Beyond Many-Shot Translation: Scaling In-Context Demonstrations For Low-Resource Machine Translation
AI 摘要
研究了长文本上下文学习在低资源机器翻译中的应用,揭示了其有效性限制和语料类型敏感性。
主要贡献
- 探索了长文本上下文学习在低资源机器翻译中的应用
- 比较了不同类型语料作为上下文信息的有效性
- 揭示了上下文长度和翻译质量之间的关系,以及语料类型的影响
方法论
通过在长文本上下文中提供不同类型的语料(单语、指令、平行语料),评估LLM在Javanese和Sundanese翻译上的表现。
原文摘要
Building machine translation (MT) systems for low-resource languages is notably difficult due to the scarcity of high-quality data. Although Large Language Models (LLMs) have improved MT system performance, adapting them to lesser-represented languages remains challenging.

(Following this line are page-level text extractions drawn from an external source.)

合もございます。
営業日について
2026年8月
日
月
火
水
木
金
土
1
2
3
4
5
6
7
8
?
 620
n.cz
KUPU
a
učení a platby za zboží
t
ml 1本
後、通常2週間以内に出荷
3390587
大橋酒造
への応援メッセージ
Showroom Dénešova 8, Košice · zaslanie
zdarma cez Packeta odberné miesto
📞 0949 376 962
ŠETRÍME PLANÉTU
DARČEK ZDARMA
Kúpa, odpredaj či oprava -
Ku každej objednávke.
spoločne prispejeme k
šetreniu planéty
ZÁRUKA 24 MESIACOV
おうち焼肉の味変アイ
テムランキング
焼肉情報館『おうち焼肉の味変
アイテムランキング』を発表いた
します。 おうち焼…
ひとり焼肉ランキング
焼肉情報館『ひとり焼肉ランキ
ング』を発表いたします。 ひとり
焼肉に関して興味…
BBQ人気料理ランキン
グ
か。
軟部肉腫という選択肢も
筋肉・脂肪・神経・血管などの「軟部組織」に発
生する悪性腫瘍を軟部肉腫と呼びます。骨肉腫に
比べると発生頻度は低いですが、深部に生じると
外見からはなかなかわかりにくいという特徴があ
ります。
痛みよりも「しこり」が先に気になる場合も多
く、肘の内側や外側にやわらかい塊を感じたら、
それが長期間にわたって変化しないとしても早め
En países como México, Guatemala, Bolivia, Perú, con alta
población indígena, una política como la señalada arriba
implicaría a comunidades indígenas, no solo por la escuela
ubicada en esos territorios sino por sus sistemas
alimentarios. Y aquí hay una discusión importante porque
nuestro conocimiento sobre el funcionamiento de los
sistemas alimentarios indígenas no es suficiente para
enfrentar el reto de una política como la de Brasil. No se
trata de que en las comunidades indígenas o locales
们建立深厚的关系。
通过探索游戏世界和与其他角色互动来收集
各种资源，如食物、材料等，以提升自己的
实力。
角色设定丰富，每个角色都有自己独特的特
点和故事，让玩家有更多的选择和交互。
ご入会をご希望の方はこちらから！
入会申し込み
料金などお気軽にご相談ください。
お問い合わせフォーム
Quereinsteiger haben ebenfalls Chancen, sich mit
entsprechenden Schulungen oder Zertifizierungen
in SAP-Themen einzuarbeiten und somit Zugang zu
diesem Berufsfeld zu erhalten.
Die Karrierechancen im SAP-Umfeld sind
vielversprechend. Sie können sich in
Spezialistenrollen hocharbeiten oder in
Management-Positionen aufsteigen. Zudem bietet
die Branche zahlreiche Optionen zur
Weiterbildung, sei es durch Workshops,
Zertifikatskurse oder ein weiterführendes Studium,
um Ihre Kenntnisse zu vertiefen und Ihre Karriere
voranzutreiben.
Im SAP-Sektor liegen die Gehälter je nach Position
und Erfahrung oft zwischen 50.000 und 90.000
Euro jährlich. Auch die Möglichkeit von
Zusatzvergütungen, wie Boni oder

In-context learning (ICL) may offer novel ways to adapt LLMs for low-resource MT by conditioning models on demonstration at inference time. In this study, we explore scaling low-resource machine translation ICL beyond the few-shot setting to thousands of examples with long-context models. We scale in-context token budget to 1M tokens and compare three types of training corpora used as in-context supervision: monolingual unsupervised data, instruction-style data, and parallel data (English--target and Indonesian--target). Our experiments on Javanese and Sundanese show that gains from additional context saturate quickly and can degrade near the maximum context window, with scaling behavior strongly dependent on corpus type. Notably, some forms of monolingual supervision can be competitive with parallel data, despite the latter offering additional supervision. Overall, our results characterize the effective limits and corpus-type sensitivity of long-context ICL for low-resource MT, highlighting that larger context windows do not necessarily yield proportional quality gains.